Bangladesh Protests: Osman Hadi’s Body Reaches Dhaka; Presses go Quiet at Newspapers Torched by Mob

International

Protests continued to take place in Bangladesh on Friday (December 19) afternoon, a day after they erupted in response to the death of youth leader Sharif Osman Hadi and morphed into violence targeting newspaper houses, a prominent cultural organisation as well as an Indian consulate.
Hadi, who was a prominent face of the 2024 protests that brought down the Sheikh Hasina government, succumbed to his injuries in a hospital in Singapore on Thursday.
His body arrived in Dhaka on Friday afternoon and the interim government announced that his funeral will be held on Saturday on the parliament premises.
Dhaka has condemned the violence that has followed Hadi’s death and called on citizens to “resist all forms of mob violence committed by a few fringe elements”.
Shortly after his death was announced on Thursday, groups of protesters stormed, vandalised and set fire to the offices of leading Bengali newspaper Prothom Alo as well as the English-language Daily Star.
New Age editor Nurul Kabir too was assaulted outside the Daily Star‘s Dhaka office when he went there to speak to a crowd that vandalised the newspaper’s premises and set fire to it, bdnews24.com had reported.
Early on Friday, protesters also damaged the building of the cultural organisation Chhayanaut in Dhaka’s Dhanmondi area.

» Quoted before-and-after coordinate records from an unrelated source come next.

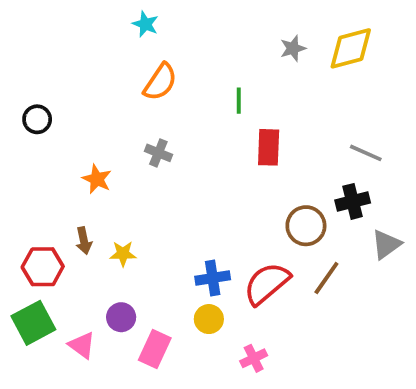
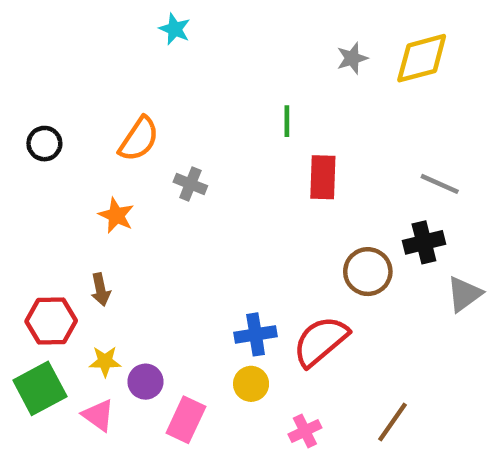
orange semicircle: (160, 82) -> (139, 139), moved
yellow star: (123, 254) -> (105, 361), moved
brown line: (326, 278) -> (393, 422), moved

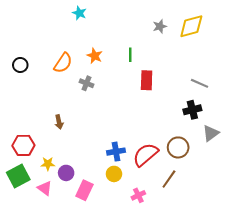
orange star: (116, 215) -> (95, 56), moved
brown circle: (368, 272) -> (178, 147), moved
brown arrow: (101, 290) -> (59, 122), moved
brown line: (393, 422) -> (169, 179), moved

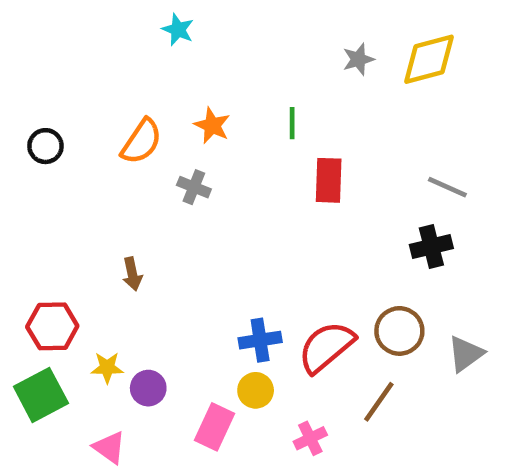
gray triangle: (211, 133) -> (466, 354), moved
pink triangle: (45, 188) -> (109, 447), moved
pink rectangle: (84, 190) -> (214, 427), moved

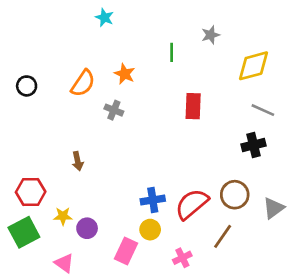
yellow diamond: (429, 59) -> (253, 66), moved
green line: (292, 123) -> (172, 52), moved

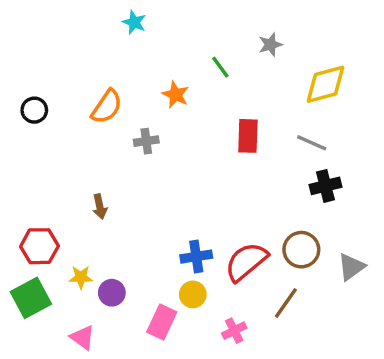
green line: (172, 52) -> (220, 67), turned -36
orange star: (125, 74) -> (176, 95), moved
gray cross: (114, 110) -> (146, 141), turned -30
gray line: (263, 110) -> (312, 143), moved

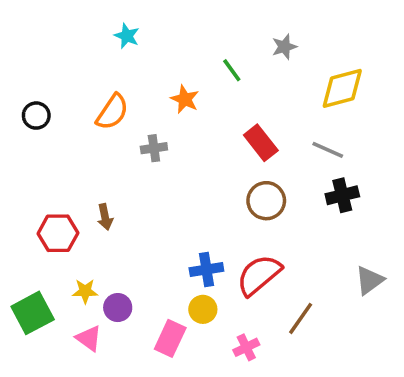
cyan star: (134, 22) -> (127, 36), moved
red rectangle: (248, 136) -> (261, 143), turned -40
red hexagon: (39, 246) -> (58, 233), moved
brown circle: (301, 250) -> (266, 201), moved
pink triangle: (83, 338) -> (89, 338), moved

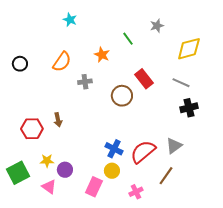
brown circle: (266, 201) -> (122, 96), moved
blue cross: (206, 269) -> (114, 149), turned 36
gray triangle: (369, 280) -> (174, 146), moved

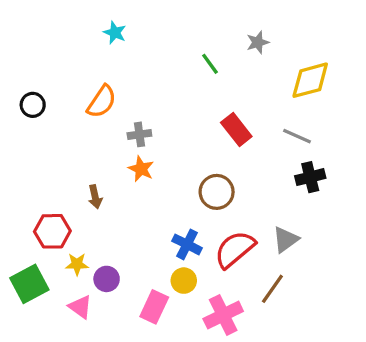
orange star: (102, 55) -> (141, 169), moved
brown circle: (122, 96) -> (217, 192), moved
red hexagon: (32, 129) -> (52, 231), moved
pink cross: (136, 192) -> (223, 315), size x1.6

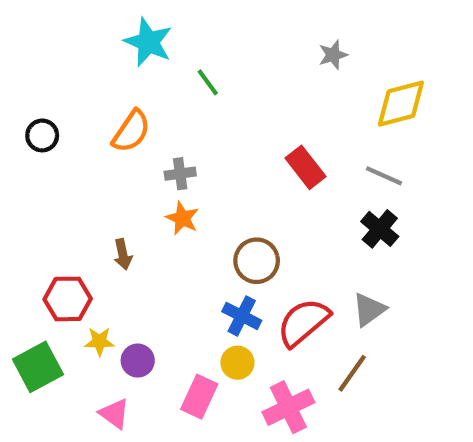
cyan star: (115, 33) -> (148, 42), size x1.6
green line: (210, 64) -> (208, 82), moved
black cross: (310, 177) -> (380, 229), moved, turned -36
brown circle: (217, 192) -> (257, 261), moved
pink triangle: (80, 307) -> (114, 414), moved

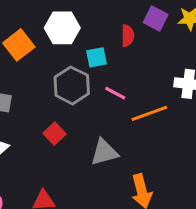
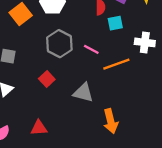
cyan square: (97, 57) -> (115, 23), moved
gray triangle: (104, 152) -> (83, 93), turned 30

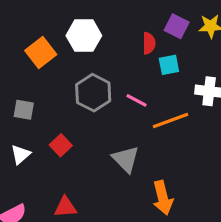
red square: (47, 79) -> (61, 145), moved
gray triangle: (83, 93) -> (126, 159), turned 30

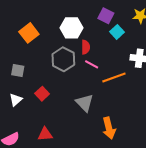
purple square: (177, 26) -> (106, 16), moved
white hexagon: (84, 36) -> (71, 28), moved
red semicircle: (149, 43) -> (86, 47), moved
cyan square: (169, 65) -> (117, 32), moved, turned -32

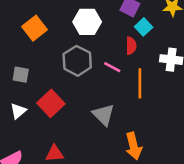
red semicircle: (86, 47) -> (131, 46), moved
orange line: (114, 77) -> (140, 83), turned -70
red square: (42, 94) -> (51, 103), size x1.5

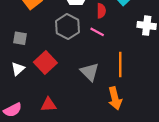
red semicircle: (131, 46) -> (101, 11), moved
orange line: (140, 83) -> (120, 65), moved

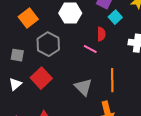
red semicircle: (101, 11) -> (101, 34), moved
gray hexagon: (68, 27) -> (48, 44), moved

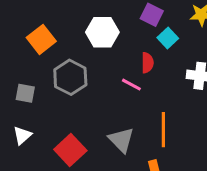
red square: (41, 78) -> (70, 150), moved

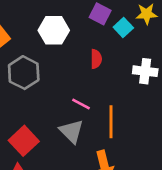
cyan square: (168, 38) -> (123, 28), moved
pink line: (131, 85) -> (81, 104), moved

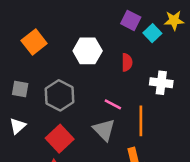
white hexagon: (54, 30) -> (88, 51), moved
white cross: (145, 71) -> (161, 83), moved
gray hexagon: (24, 73) -> (60, 95), moved

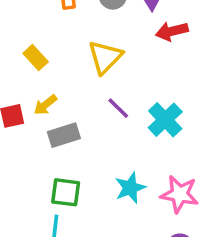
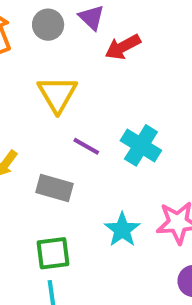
gray rectangle: (64, 135) -> (54, 188), moved, turned 48

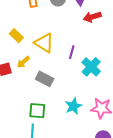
yellow triangle: (57, 94) -> (44, 43), moved, turned -40
purple line: (86, 146) -> (72, 52), moved, turned 64

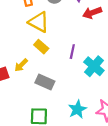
yellow rectangle: (16, 36) -> (41, 47), moved
yellow triangle: (44, 43) -> (39, 22), moved

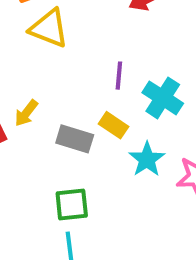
yellow rectangle: (41, 47) -> (114, 125), moved
cyan star: (77, 109) -> (147, 159), moved

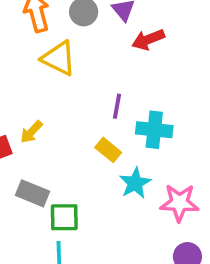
cyan cross: (163, 98) -> (154, 130), turned -32
gray rectangle: (75, 139) -> (32, 193), moved

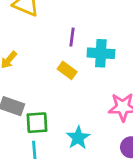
cyan star: (135, 183) -> (78, 138), moved

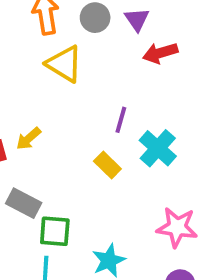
cyan cross: (101, 53) -> (158, 148), turned 30

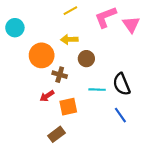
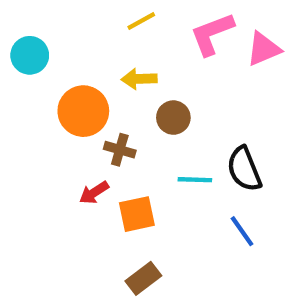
pink triangle: (131, 24) -> (263, 49), turned 42
brown rectangle: (57, 134) -> (143, 278), moved

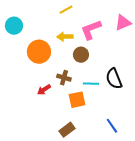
pink L-shape: (212, 34) -> (91, 30), moved
brown cross: (120, 150) -> (64, 78), moved
orange square: (137, 214) -> (77, 100), moved
blue line: (242, 231) -> (112, 126), moved

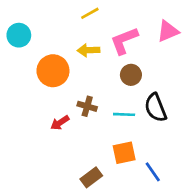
brown circle: (81, 55) -> (131, 75), moved
orange square: (77, 100) -> (124, 153), moved

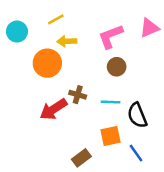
yellow line: (90, 13) -> (56, 19), moved
yellow arrow: (89, 50) -> (67, 41), moved
black semicircle: (156, 108) -> (137, 115), moved
red arrow: (60, 123) -> (53, 109), size x1.6

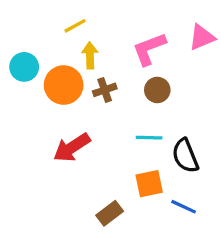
cyan circle: (17, 32) -> (24, 67), moved
yellow arrow: (67, 41) -> (90, 55), turned 90
brown cross: (78, 95) -> (105, 90), moved, turned -35
blue line: (136, 153) -> (184, 207), turned -30

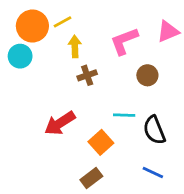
orange circle: (64, 85) -> (32, 26), moved
brown circle: (157, 90) -> (147, 75), moved
orange square: (149, 184) -> (101, 142), moved, turned -30

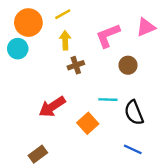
yellow line: (63, 22) -> (63, 14), moved
brown rectangle: (91, 178) -> (38, 154), moved

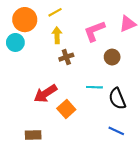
orange square: (88, 123) -> (66, 109), moved
brown rectangle: (38, 154) -> (33, 135), turned 35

An office of Hasina’s former ruling and currently banned Awami League party in Rajshahi was reportedly demolished as well.
United News of Bangladesh had reported that at least four people, including two police personnel, were injured when protesters clashed with police outside the Indian assistant high commission in Chattogram.
The interim government in Dhaka condemned the violence in a statement on Friday afternoon.
“This is a critical moment in our nation’s history when we are making a historic democratic transition. We cannot and must not allow it to be derailed by those few who thrive on chaos and reject peace,” the interim government said, referring to the upcoming general election scheduled for February 12.
Those elections and the accompanying referendum “are not merely political exercises” but a “solemn national commitment” that is “inseparable from the dream” for which Hadi ‘sacrificed his life’, the government added.
Addressing the journalists of Prothom Alo, the Daily Star and New Age – editors of the former two whom Chief Adviser Muhammad Yunus had previously spoken to over the phone – Dhaka said: “We stand with you. We are deeply sorry for the terror and violence you have endured … Attacks on journalists are attacks on truth itself. We promise you full justice.”
“We wholeheartedly condemn lynching of a Hindu man in Mymensingh. There is no space for such violence in new Bangladesh. The perpetrators of this heinous crime will not be spared,” it also said.
In a separate statement, culture adviser Mustafa Sarwar Faruquee condemned the attacks on the newspaper houses as well as Chhayanaut as “undoubtedly a conspiracy to sabotage the elections”.
“Today, we were supposed to talk about Shaheed [martyr] Osman Hadi. Today, we were supposed to be in mourning. Who has diverted the topic? Who attacked Prothom Alo, the Daily Star, Chhayanaut? Those who did it do not want a democratic transition in Bangladesh,” he was quoted as saying.